A vinyl cutter is a computer peripheral used for the creation of vinyl signs, decals, banners, vehicle decorations, numbers on the shirts of ball players, etc.

The vinyl cutter works just like a plotter. Indeed, it is a plotter with some added functionality.

Instead of a plotter pen, a vinyl cutter uses a cutting blade. The vinyl cutter contains controls which let you choose how deep into the material the blade should cut, and how fast/slow it should proceed.

Since the vinyl cutter is a plotter, you can use plotter pens to plot the result on paper and examine it before committing the design to vinyl (which is more expensive than paper).

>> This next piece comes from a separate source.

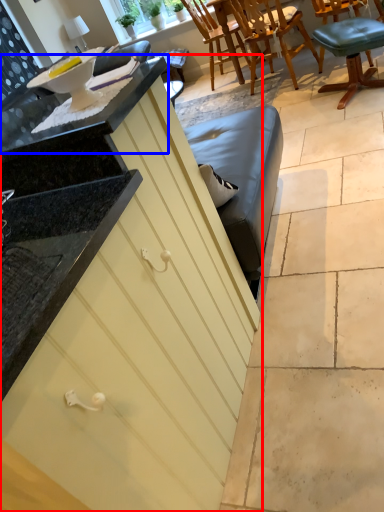 Question: Among these objects, which one is farthest to the camera, cabinetry (highlighted by a red box) or countertop (highlighted by a blue box)?

Choices:
 (A) cabinetry
 (B) countertop

Answer: (B)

Once you have cut the vinyl, you use a weeding tool to weed out the background (i.e., the parts of the vinyl that do not belong to the design).

Finally, you transfer the vinyl to wherever you want it: The back of a T-shirt, the bumper of a car, and such.

The original design starts as a vector graphic created either by drawing software (such as CorelDRAW!), or CAD. Bitmap graphics are not suitable for this purpose unless they are first converted to vector drawings.

The latest models of vinyl cutters appear to the computer as just another laser printer (with an appropriate driver), so any drawing software can send its output to them. Or, for that matter, any software. Sign makers often use special purpose software which is very expensive and copy protected. Typically, the only thing it can do that regular off-the-shelf vector graphics software does not is draw a box around the design. This makes weeding much easier.

When I worked for a sign business, I did all my designs in CorelDRAW!, and just drew the box myself. Duh!